Begini Cara Perajin Wayang Golek Bertahan di Tengah Pandemi

Tatang Heryana (66), seorang perajin wayang golek tengah beraktivitas di di galeri seni Ruhiyat Wooden Puppet & Mask, Jalan Homan, Kota Bandung, Minggu (11/10/2020).
Dampak pandemi COVID-19 turut dirasakan oleh para pelaku usaha seni, tak kecuali perajin wayang golek.
Tatang yang merupakan salah satu generasi ketiga pembuat wayang golek di Bandung bercerita mengenai dampak pandemi COVID-19. Pria berusia 66 tahun itu mengatakan kerajinan wayang golek lebih diminati turis mancanegara. Biasanya pembeli wayang golek kebanyakan dari Eropa, sehingga di masa pandemi tentu mengikis penghasilannya, karena wisata dibatasi untuk mancanegara.
"Dikarenakan pandemi mulai dari Maret awal, tamu sudah tidak ada, yang seharusnya bulan Maret itu mulai banyak kunjungan turis kesini.

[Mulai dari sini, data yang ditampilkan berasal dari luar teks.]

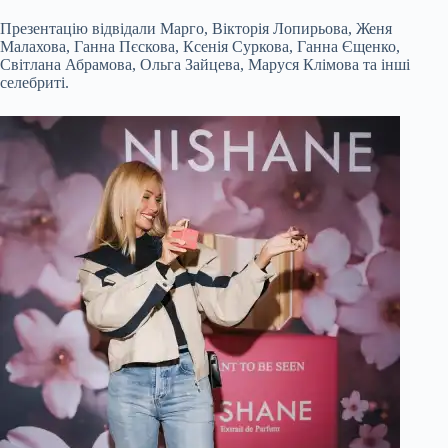
Презентацію відвідали Марго, Вікторія Лопирьова, Женя
Малахова, Ганна Пєскова, Ксенія Суркова, Ганна Єщенко,
Світлана Абрамова, Ольга Зайцева, Маруся Клімова та інші
селебриті.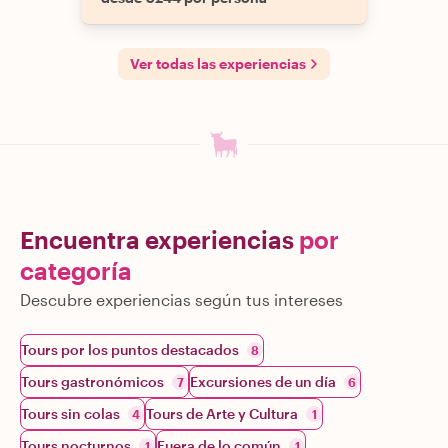
Ver todas las experiencias
Encuentra experiencias
por
categoría
Descubre experiencias según tus intereses
Tours por los puntos destacados
8
Tours gastronómicos
Excursiones de un día
7
6
Tours sin colas
Tours de Arte y Cultura
4
1
Tours nocturnos
Fuera de lo común
1
1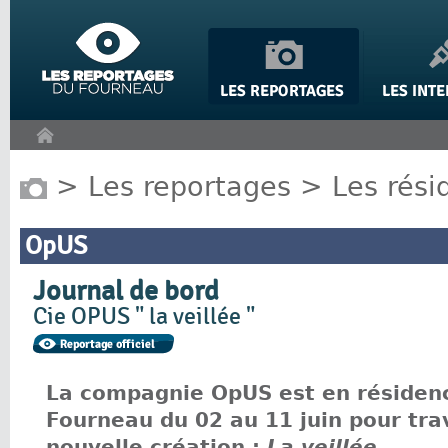
Panneau de gestion des cookies
>
Les reportages
>
Les rési
OpUS
Journal de bord
Cie OPUS " la veillée "
La compagnie OpUS est en résiden
Fourneau du 02 au 11 juin pour trav
nouvelle création :
La veillée
.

Puncaknya bulan Juni-Juli saat masa libur," kata Tatang saat ditemui di galeri seni Ruhiyat Wooden Puppet & Mask, Jalan Homan, Kota Bandung, Minggu (11/10/2020).
Sebelum pandemi COVID-19 melanda Indonesia, turis yang datang dan membeli kerajinan khas Tanah Pasundan ini bisa mencapai puluhan orang. Kerajinan yang dibeli para turis pun beragam. Diketahui, kerajinan tersebut dibuat langsung oleh Tatang dengan menggunakan bahan kayu albasiah yang ditebang dari kebun sendiri.

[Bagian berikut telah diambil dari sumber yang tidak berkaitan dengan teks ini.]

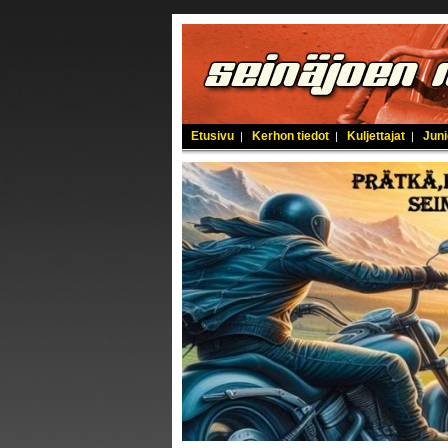
Etusivu
Kerhon tiedot
Kuljettajat
Juni
|
|
|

Kisaran harga untuk wayang golek yang dibuat Tatang untuk yang paling kecil yaitu bolpoin dibanderol Rp 20 ribu dengan pengerjaan selama 1 hari hingga selesai. Ada juga untuk ukuran pedalangan antara Rp 850 ribu - Rp 900 ribu, berbeda dengan ukuran yang lebih besar lagi mencapai Rp 1,5 juta.
Di masa pandemi COVID-19, berbagai cara dilakukan agar tetap dapat bertahan. Salah satu cara yang dilakukan ialah terus memproduksi wayang sebanyak mungkin hingga melewati musim pembeli di tahun depan. Tatang menuturkan, selama satu tahun biasanya masa untuk menyimpan stok wayang golek itu selama enam bulan. Dia menghitung masa penjualan laris dan masa produksi wayang golek.